The advantages of the reduced instruction set combined with the simpler
memory interface (only two addressing modes with NO virtual memory support)
would allow the 'micro CRAY' to be clocked at much higher rates.  Of 
course, I doubt that the CRAY archetecture could be put on a single chip
with todays technology, but it could probably be done with a small set
of chips for each functional unit.

Programming a RISC machine is simple as compared to CISC machine - far
from being 'woefully inadequate' the RISC type of machine seems just right.
In a CISC machine there are usually about half a dozen different ways of 
performing any given function, the most obvious is usually NOT the fastest,
or even close.  On a RISC machine, the most obvious code sequence is almost
always the fastest - it may be the ONLY obvious code sequence.  After 17 
years of assembly coding I came to the conclusion the the CRAY instruction
set was the easiest to use of any machine I have seen.  And after two years
of compiler maintenance on the CRAY I concluded that the instruction set
was the easiest to write a compiler for as well (the CRAY compiler is such
a poorly written thing that it would probably never have even worked on 
another machine).  The only really difficult part is scheduling vector
operations, which became much easier on the new X/MP machines.

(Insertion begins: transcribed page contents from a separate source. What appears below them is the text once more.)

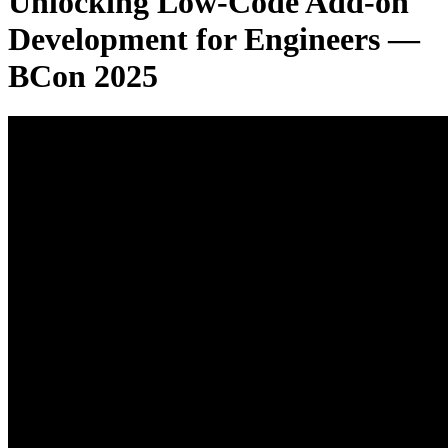
Unlocking Low-Code Add-on
Development for Engineers —
BCon 2025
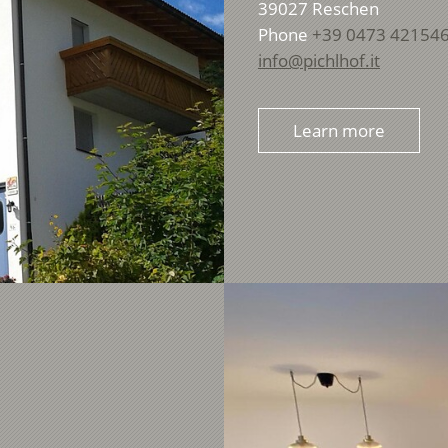
39027
Reschen
Phone
+39 0473 42154
info@pichlhof.it
Learn more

A word needs to be said about the lack of addressing modes and virtual memory.
At the speeds at which RISC machines will run (not the demo units made from
MOS but the real production chips that (I hope) will come out) memory will
be the slowest component of the system.  On the CRAY, only the reciprocal
approximate is slower than a memory fetch, all other operations are at least
twice as fast (integer add is 7 times as fast, logical operations are 14 
times as fast).  Staged memory is a help (several fetches or stores going
simultaneously), but all the other functional units are staged as well. 

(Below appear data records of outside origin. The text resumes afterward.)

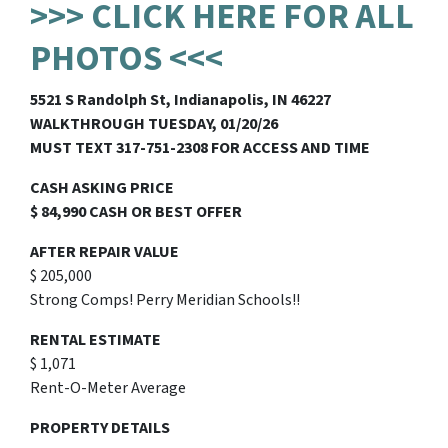
>>> CLICK HERE FOR ALL
PHOTOS <<<
5521 S Randolph St, Indianapolis, IN 46227
WALKTHROUGH TUESDAY, 01/20/26
MUST TEXT 317-751-2308 FOR ACCESS AND TIME
CASH ASKING PRICE
$ 84,990 CASH OR BEST OFFER
AFTER REPAIR VALUE
$ 205,000
Strong Comps! Perry Meridian Schools!!
RENTAL ESTIMATE
$ 1,071
Rent-O-Meter Average
PROPERTY DETAILS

It makes sense to limit memory traffic to just loads and stores so that
other functional units don't end up waiting for memory references.  It also
makes sense to limit the number of addressing modes so that memory traffic
doesn't get even slower due to the extra checking and circuitry in the
memory interface.  If memory traffic is slow, then traffic to the secondary
storage (disk or whatever) is REALLY SLOW.  The data transfer rate for 
the standard CRAY drive (CDC DD-29) is 38.7x10^6 bits/sec,  and the sector
size is 512 words (64 bits/word); less than a millisecond per word - or
about 68,000 cpu cycles!!  This doesn't even count seek time, latency, or
scheduling the traffic with the channel.  Obviously, the operating system
would have to suspend your task until the page had been loaded, and it 
is also clear that no ammount of 'lookahead' in the paging scheme could
significantly improve the performance of the paging scheme.  The solution
is not to page, but to provide a very large amount of central memory.

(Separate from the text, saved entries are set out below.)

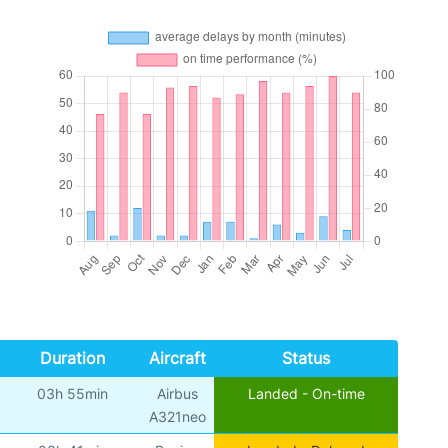
Duration
Aircraft
Status
03h 55min
Airbus
Landed - On-time
A321neo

With large central memory, there is always enough room for code (it's small)
but data may still need to be kept on secondary storage.  Fortunately, it's
usually possible to write code which anticipates its data needs and issues
reads and writes (asynchronous of course) long in advance of the use of that
data.  Short of that, reads and writes don't do that much worse than paging
would have done anyway.

I'm looking forward to the first commercial RISC chips (or chip sets).  I
expect that to be competitive thay will have several functional units (each
staged), only one or two addressing modes, a large central memory requirement,
and no virtual addressing capability.  With this combination, I think RISC
could outrun any other small computer available.